Source The telegraph India
India has emerged as the country with the second-highest economic burden caused by diabetes globally, according to a new international study, with China ranking third. The findings highlight the growing financial and public health challenges posed by the chronic disease, particularly in low- and middle-income countries.
The study estimates that diabetes-related costs—ranging from direct medical expenses such as hospitalisation, medication, and diagnostics to indirect costs like productivity losses and premature mortality—are placing a significant strain on national economies. Only the United States was found to bear a higher economic burden than India.
Researchers noted that India’s high ranking is driven by a rapidly rising number of diabetes cases, early onset of the disease, and gaps in timely diagnosis and long-term disease management. Urbanisation, sedentary lifestyles, unhealthy diets, and genetic susceptibility have all contributed to the growing prevalence of diabetes across age groups in the country.

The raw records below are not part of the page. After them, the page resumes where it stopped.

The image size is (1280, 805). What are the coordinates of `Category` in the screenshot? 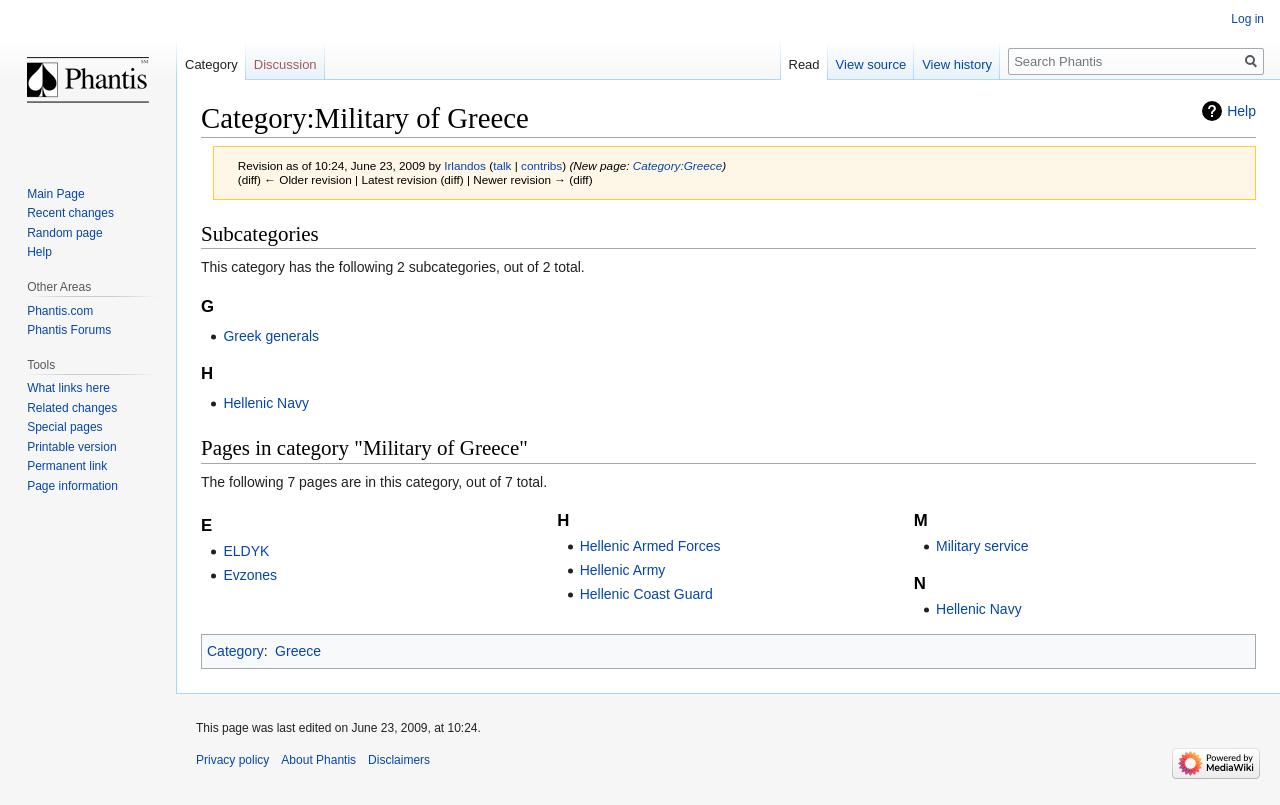 It's located at (235, 651).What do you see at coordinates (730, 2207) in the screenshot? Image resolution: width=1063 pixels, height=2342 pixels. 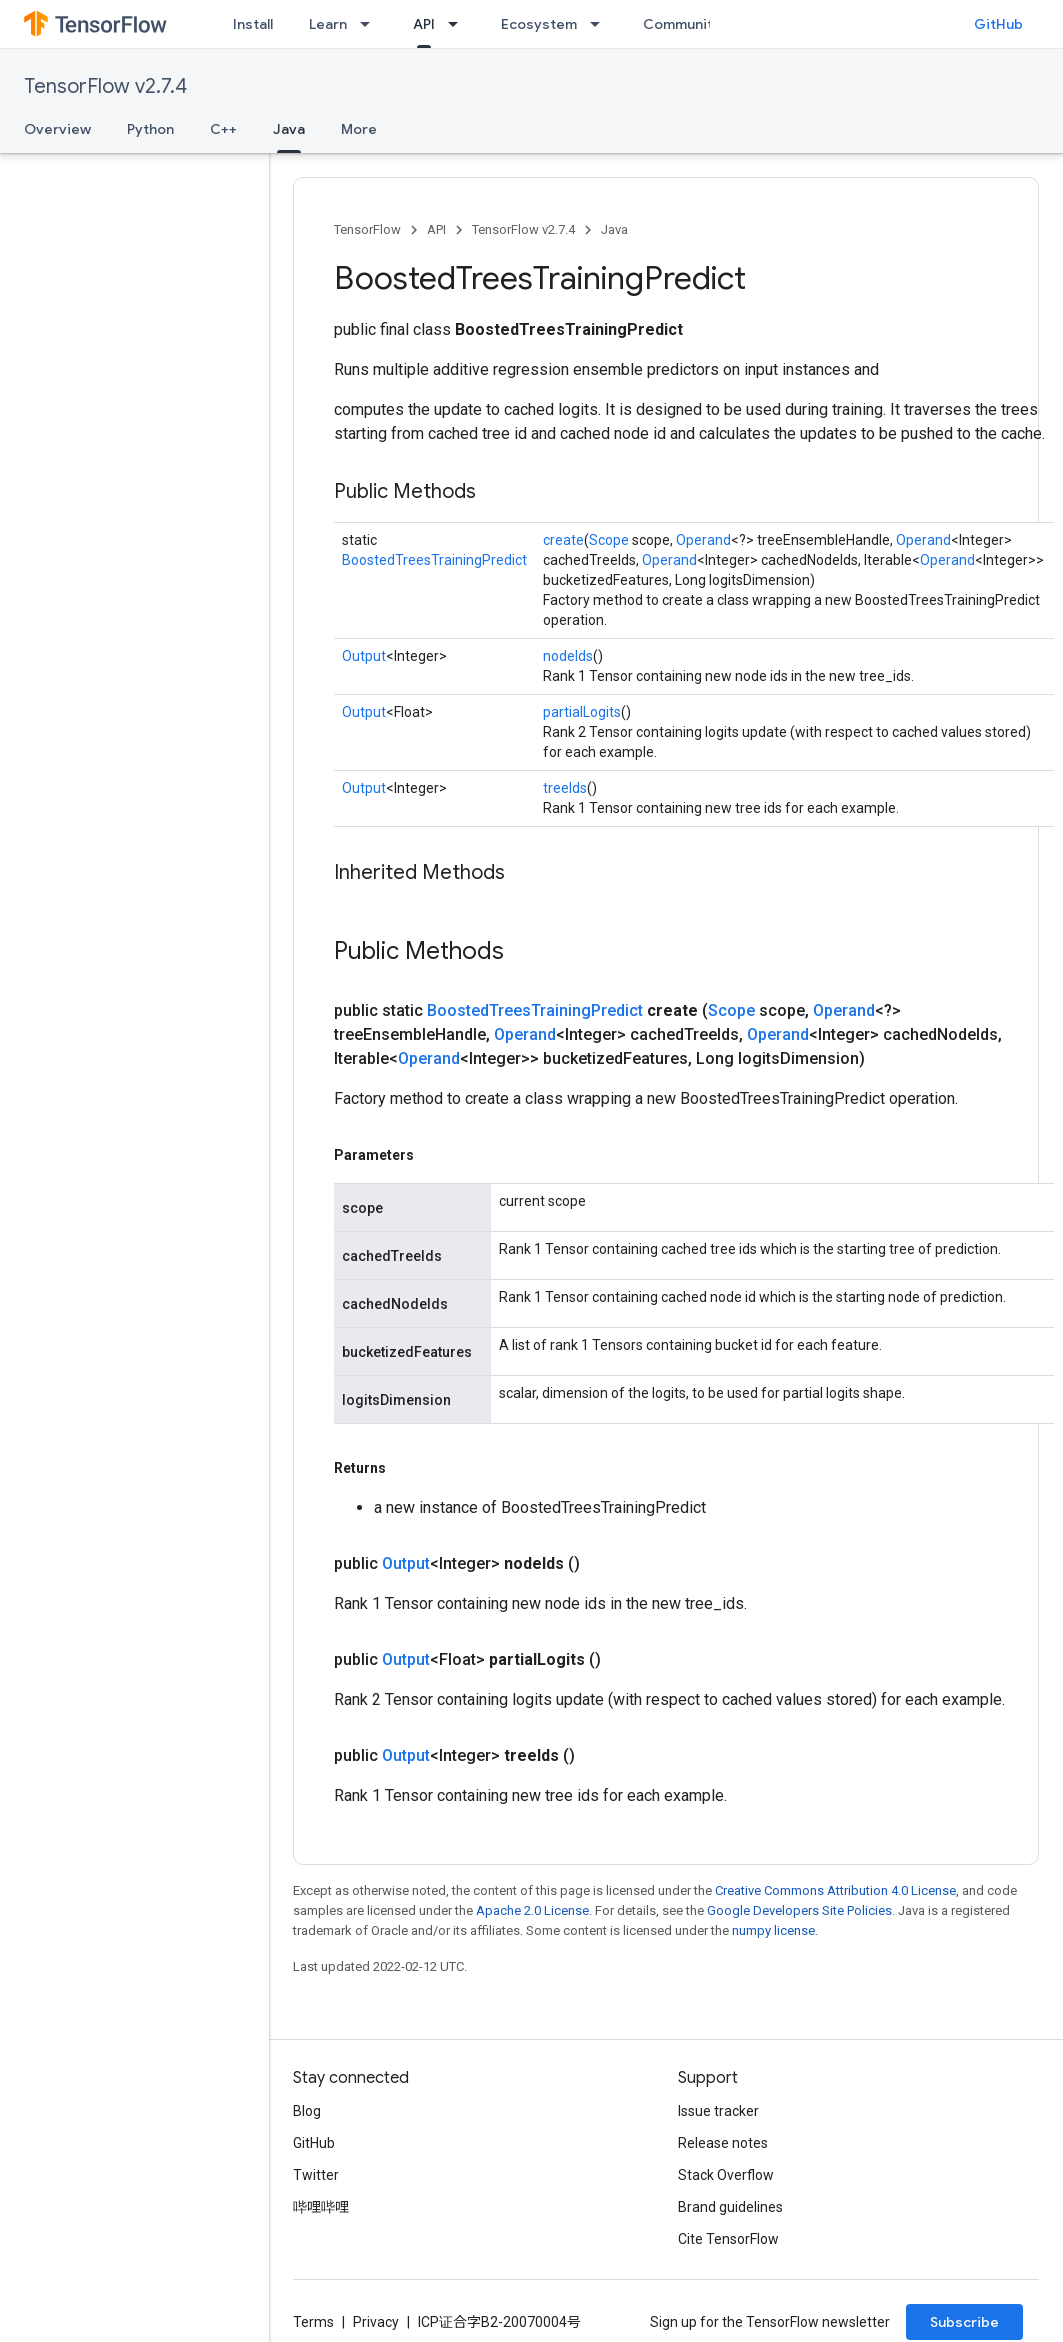 I see `Brand guidelines` at bounding box center [730, 2207].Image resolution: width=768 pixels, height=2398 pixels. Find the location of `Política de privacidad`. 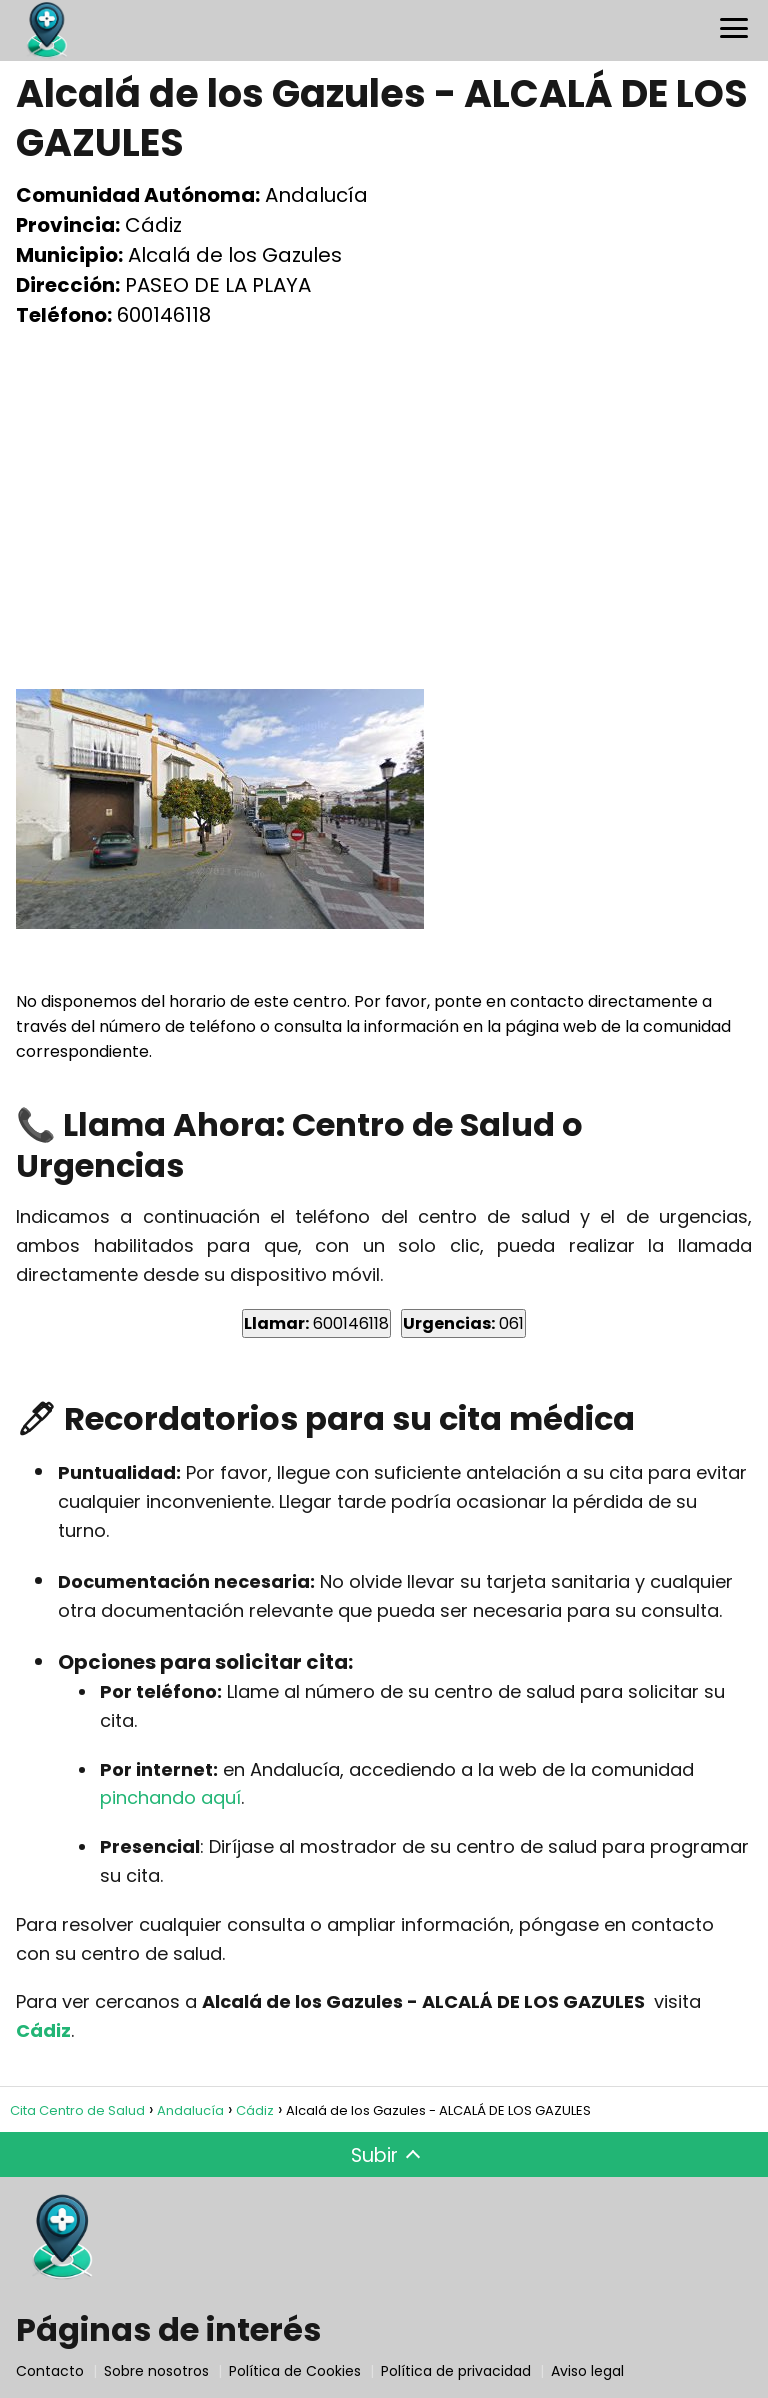

Política de privacidad is located at coordinates (456, 2371).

China, which ranked third, also continues to see a sharp increase in diabetes-related costs due to its large population and ageing demographics. However, experts pointed out that India’s healthcare system faces added pressure because a substantial share of treatment costs is paid out of pocket by patients.
Public health experts have warned that without stronger prevention strategies, early screening programmes, and affordable access to care, the economic impact of diabetes in India could rise further in the coming years. They emphasised the need for policy interventions focused on lifestyle modification, primary healthcare strengthening, and awareness campaigns.
The study underscores diabetes as not just a medical concern but a major economic challenge, calling for coordinated global and national efforts to curb its growing impact.